RECORDS TO USE:
____________
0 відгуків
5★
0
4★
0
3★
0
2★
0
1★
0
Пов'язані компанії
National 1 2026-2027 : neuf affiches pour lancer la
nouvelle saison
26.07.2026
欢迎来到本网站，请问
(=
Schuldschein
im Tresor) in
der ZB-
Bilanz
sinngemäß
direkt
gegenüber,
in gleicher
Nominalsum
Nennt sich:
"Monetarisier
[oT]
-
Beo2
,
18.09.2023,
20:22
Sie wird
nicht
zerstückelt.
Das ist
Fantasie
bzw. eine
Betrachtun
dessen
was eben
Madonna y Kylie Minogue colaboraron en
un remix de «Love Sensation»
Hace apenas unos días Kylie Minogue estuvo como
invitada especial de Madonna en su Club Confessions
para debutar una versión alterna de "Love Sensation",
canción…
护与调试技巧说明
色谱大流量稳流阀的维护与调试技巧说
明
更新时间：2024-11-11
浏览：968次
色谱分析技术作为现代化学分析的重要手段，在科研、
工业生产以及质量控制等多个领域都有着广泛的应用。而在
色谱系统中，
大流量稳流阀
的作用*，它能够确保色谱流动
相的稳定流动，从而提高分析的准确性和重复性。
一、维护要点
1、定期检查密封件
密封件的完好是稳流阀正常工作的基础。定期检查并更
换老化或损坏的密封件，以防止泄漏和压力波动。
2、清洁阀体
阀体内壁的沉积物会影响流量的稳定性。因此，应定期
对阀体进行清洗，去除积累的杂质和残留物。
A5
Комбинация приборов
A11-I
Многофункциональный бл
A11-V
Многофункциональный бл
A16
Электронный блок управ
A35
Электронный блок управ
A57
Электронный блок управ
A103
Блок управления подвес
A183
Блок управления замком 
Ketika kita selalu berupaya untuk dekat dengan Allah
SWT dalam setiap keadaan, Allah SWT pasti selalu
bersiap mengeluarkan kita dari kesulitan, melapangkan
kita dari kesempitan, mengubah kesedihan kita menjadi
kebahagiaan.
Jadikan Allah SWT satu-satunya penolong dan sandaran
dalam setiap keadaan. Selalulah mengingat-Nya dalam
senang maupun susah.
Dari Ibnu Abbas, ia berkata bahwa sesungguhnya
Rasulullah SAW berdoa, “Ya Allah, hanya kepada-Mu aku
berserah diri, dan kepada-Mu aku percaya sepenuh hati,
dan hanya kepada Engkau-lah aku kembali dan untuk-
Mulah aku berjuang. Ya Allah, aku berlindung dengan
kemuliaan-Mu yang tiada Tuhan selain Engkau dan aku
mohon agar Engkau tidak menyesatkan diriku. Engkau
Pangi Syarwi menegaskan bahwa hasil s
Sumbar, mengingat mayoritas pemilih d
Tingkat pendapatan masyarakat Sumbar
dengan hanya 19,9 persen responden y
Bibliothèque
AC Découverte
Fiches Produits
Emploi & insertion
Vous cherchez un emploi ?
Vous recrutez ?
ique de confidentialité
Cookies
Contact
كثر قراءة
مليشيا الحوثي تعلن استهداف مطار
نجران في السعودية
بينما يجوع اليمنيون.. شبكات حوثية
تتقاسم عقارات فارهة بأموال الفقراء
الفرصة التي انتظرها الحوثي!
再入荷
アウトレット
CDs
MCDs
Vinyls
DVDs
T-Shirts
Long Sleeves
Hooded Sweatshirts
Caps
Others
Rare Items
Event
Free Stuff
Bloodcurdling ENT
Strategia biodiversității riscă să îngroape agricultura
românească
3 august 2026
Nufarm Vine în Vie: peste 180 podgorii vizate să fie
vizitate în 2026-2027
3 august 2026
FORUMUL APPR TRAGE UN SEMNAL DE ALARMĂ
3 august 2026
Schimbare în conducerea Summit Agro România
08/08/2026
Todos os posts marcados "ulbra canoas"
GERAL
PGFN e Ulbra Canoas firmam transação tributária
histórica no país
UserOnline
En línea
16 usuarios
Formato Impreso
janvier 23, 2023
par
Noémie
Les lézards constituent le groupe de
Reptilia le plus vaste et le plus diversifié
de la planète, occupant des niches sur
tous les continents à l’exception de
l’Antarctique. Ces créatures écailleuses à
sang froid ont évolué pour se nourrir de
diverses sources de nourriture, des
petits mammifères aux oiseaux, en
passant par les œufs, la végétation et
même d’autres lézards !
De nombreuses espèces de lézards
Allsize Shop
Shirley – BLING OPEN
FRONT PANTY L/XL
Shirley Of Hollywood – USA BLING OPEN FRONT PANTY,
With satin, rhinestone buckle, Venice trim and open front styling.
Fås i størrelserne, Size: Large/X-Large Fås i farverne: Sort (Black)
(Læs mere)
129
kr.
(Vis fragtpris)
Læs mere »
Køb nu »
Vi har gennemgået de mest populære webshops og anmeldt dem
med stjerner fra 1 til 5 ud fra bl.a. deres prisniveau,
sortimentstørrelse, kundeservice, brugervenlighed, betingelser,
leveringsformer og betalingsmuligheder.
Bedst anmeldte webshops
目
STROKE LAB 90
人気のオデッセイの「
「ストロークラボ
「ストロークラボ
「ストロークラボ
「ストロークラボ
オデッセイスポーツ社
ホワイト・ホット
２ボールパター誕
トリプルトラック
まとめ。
____________
ASSIGNMENT:
Your reply should be a single number: the count of lines above that contain the word "Madonna".

PROBLEM SOLUTION:
2